PPV is a diamagnetic material and has a very low intrinsic electrical conductivity, on the order of 10^{−13} S/cm. The electrical conductivity increases upon doping with iodine, ferric chloride, alkali metals, or acids. However, the stability of these doped materials is relatively low. In general, unaligned, unsubstituted PPV presents only moderate conductivity with doping, ranging from <<10^{−3} S/cm (I2 doped) to 100 S/cm (H_{2}SO_{4}-doped). Draw ratios of up to 10 are possible. Alkoxy-substituted PPVs are generally easier to oxidize than the parent PPV and hence have much higher conductivities. Longer side chains lower the conductivity and hinder interchain hopping of charge carriers.

==Aspirational uses==

Due to its stability, processability, and electrical and optical properties, PPV has been considered for a wide variety of applications. In 1989 the first polymer-based light emitting diode (LED) was discovered using PPV as the emissive layer. Polymers are speculated to have advantages over molecular materials in LEDs, such as ease of processing, reduced tendency for crystallization, and greater thermal and mechanical stability. Ever since the first breakthrough in 1989, a large number of PPV derivatives have been synthesized and used for LED applications. Although solid-state lasing has yet to be demonstrated in an organic LED, poly[2-methoxy-5-(2'-ethylhexyloxy)-p-phenylene vinylene] (MEH-PPV) has been proven to be a promising laser dye due to its high fluorescence efficiency in solution.
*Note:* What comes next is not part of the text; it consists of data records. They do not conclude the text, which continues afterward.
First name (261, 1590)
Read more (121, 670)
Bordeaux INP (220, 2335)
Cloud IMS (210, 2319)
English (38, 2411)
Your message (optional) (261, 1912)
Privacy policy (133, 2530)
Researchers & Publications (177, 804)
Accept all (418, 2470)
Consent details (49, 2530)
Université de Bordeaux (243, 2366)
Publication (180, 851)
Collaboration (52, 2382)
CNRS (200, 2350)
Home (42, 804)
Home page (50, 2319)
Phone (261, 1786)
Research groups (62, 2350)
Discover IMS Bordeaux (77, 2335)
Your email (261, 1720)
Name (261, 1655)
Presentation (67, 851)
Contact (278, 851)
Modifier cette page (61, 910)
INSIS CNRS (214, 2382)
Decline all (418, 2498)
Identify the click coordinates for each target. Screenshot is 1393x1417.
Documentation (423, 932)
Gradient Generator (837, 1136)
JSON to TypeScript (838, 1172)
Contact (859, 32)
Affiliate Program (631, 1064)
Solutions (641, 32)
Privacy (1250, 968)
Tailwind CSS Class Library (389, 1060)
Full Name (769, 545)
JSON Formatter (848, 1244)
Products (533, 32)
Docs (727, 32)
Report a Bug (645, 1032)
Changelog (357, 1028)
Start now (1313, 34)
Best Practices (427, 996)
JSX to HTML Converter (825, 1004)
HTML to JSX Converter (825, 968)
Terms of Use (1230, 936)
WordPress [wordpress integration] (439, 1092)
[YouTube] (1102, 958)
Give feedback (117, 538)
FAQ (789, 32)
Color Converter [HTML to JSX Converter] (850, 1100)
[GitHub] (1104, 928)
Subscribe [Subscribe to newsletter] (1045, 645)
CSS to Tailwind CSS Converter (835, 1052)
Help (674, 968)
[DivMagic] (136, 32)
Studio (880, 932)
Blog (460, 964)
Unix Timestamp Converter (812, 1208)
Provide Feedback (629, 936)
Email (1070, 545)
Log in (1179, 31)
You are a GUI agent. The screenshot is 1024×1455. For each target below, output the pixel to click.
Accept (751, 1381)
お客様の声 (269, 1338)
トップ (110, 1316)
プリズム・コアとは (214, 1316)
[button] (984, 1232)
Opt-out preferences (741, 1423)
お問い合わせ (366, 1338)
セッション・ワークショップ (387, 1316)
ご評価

Polyphenylene vinylene is electroluminescent, suggesting applications in polymer-based organic light emitting diodes. PPV was used as the emissive layer in the first polymer light-emitting diodes. Devices based on PPV emit yellow-green light, and derivatives of PPV obtained by substitution are often used when light of a different color is required. In presence of even a small amount of oxygen, singlet oxygen is formed during operation, by energy transfer from the excited polymer molecules to oxygen molecules. These oxygen radicals then attack the structure of the polymer, leading to its degradation.

PPV has also been investigated as an electron-donor in organic solar cells. PPV-based devices however suffer from poor absorption and photodegradation.